◆ PROMPT: When the string "Liens" occurs in a line of the records, show that line.

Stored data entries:
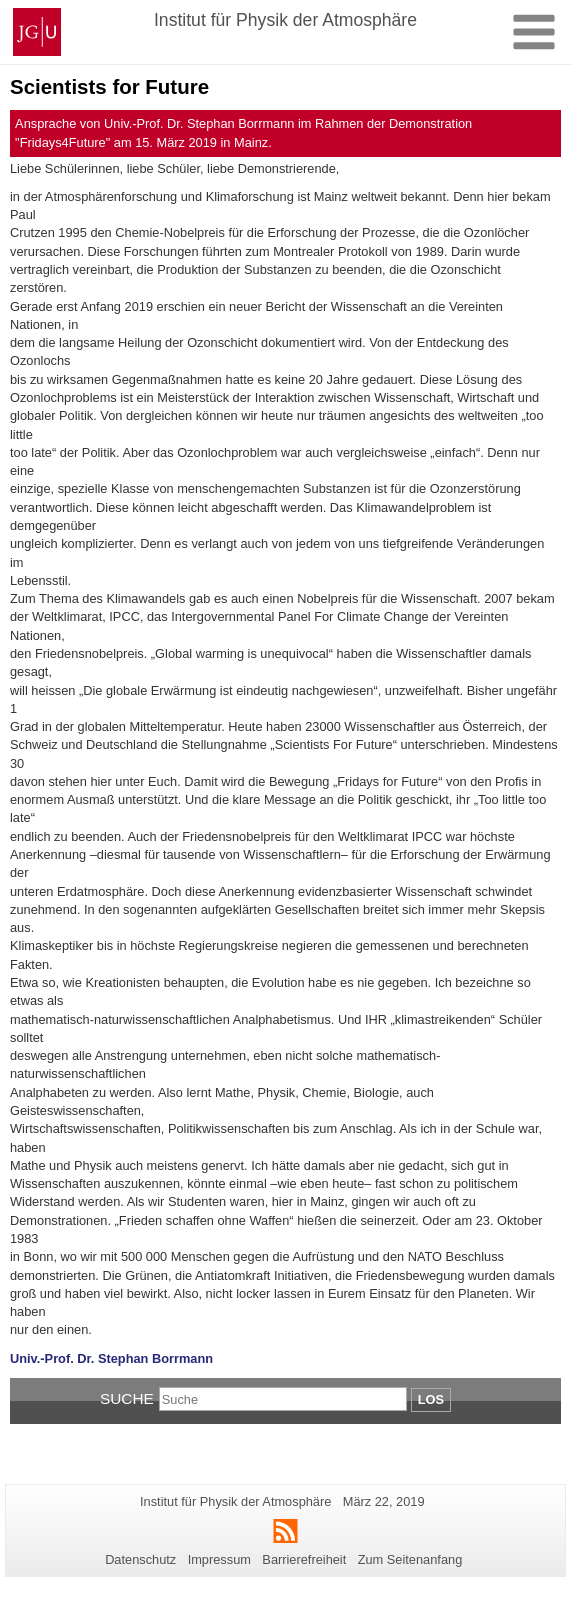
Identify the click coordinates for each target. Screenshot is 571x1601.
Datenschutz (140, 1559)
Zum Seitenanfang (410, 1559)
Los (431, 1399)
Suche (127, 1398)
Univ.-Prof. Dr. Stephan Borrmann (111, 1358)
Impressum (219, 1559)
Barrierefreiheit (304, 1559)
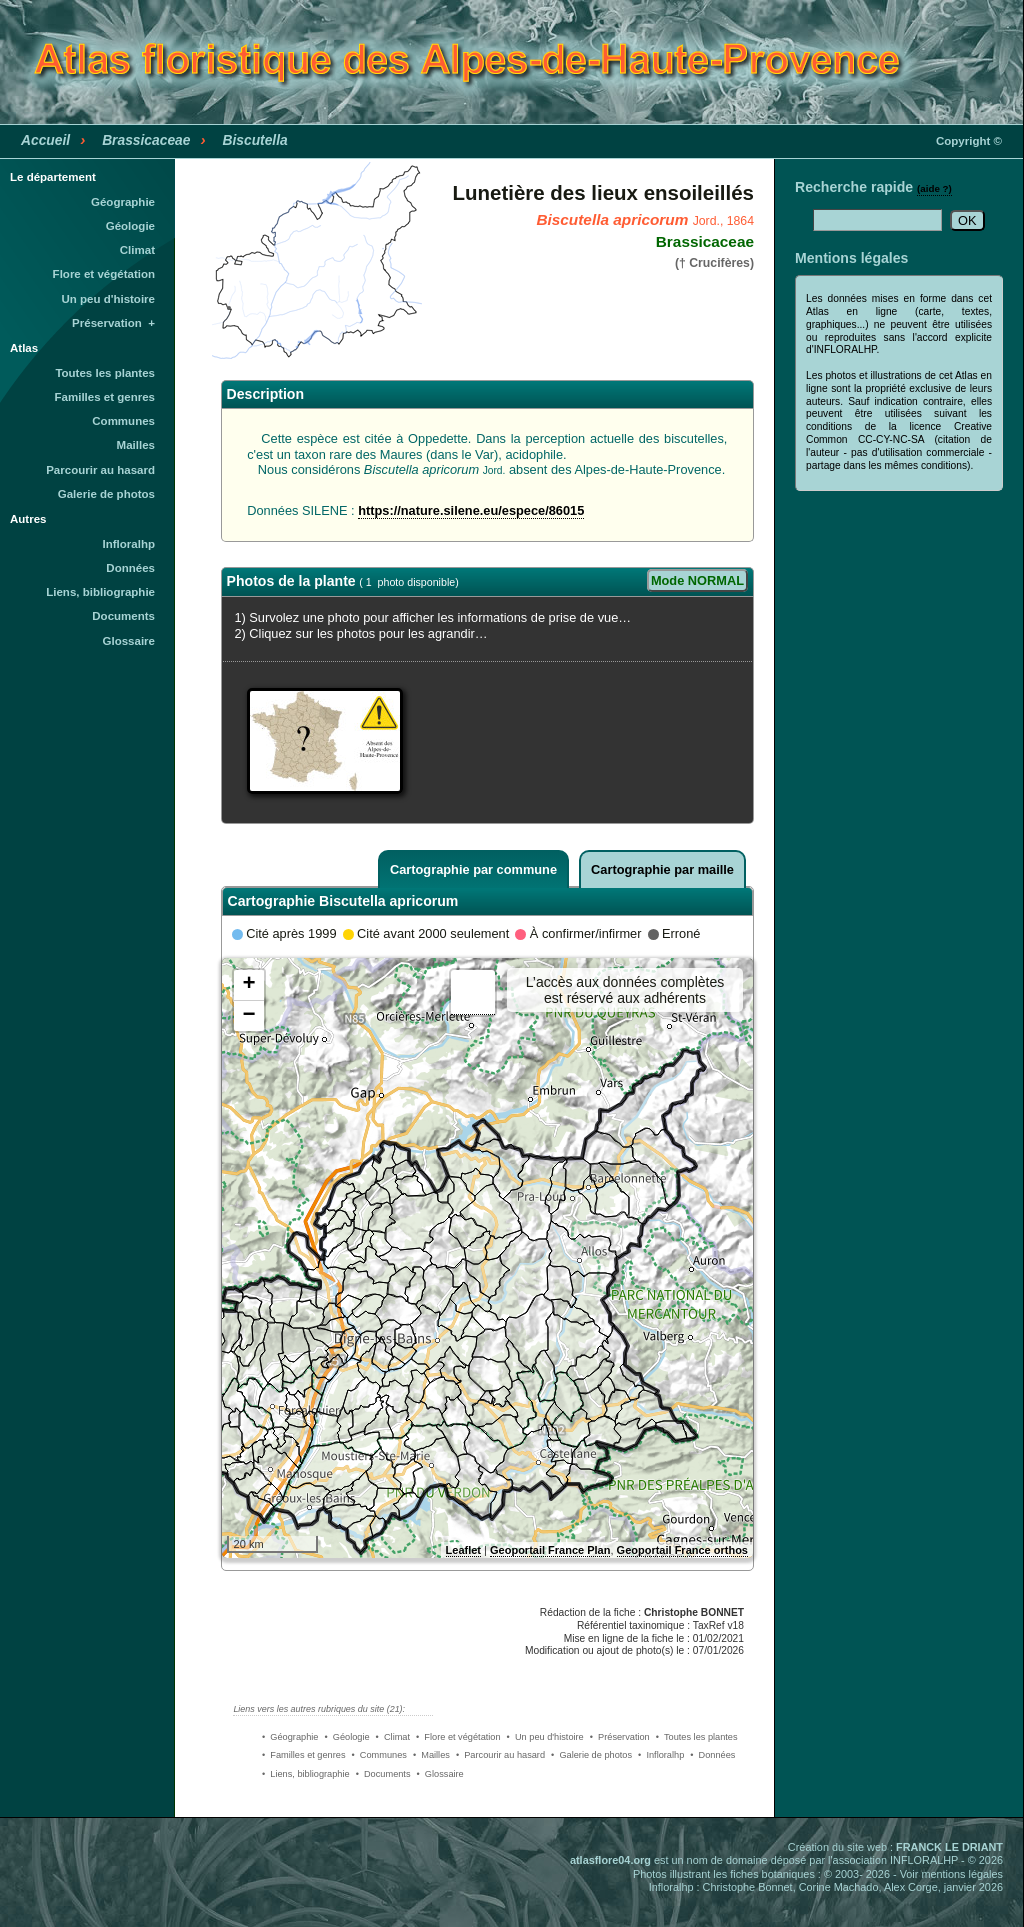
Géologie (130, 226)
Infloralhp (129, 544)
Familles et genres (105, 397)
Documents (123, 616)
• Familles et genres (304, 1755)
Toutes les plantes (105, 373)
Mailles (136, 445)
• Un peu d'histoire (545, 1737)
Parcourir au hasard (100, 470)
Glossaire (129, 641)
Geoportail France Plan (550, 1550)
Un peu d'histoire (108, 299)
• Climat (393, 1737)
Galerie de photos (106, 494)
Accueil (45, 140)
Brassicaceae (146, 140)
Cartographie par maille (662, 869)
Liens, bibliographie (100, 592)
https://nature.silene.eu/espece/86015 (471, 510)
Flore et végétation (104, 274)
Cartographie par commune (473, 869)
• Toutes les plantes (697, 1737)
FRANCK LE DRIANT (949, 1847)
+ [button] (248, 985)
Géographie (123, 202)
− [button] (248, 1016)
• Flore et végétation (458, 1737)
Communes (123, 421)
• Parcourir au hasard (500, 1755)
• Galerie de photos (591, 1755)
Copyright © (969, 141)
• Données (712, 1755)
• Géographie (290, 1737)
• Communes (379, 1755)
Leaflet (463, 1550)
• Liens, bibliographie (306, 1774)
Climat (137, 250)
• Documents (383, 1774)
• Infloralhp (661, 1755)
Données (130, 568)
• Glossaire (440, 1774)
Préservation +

◆ SOLUTION BELOW:
Liens, bibliographie (100, 592)
• Liens, bibliographie (306, 1774)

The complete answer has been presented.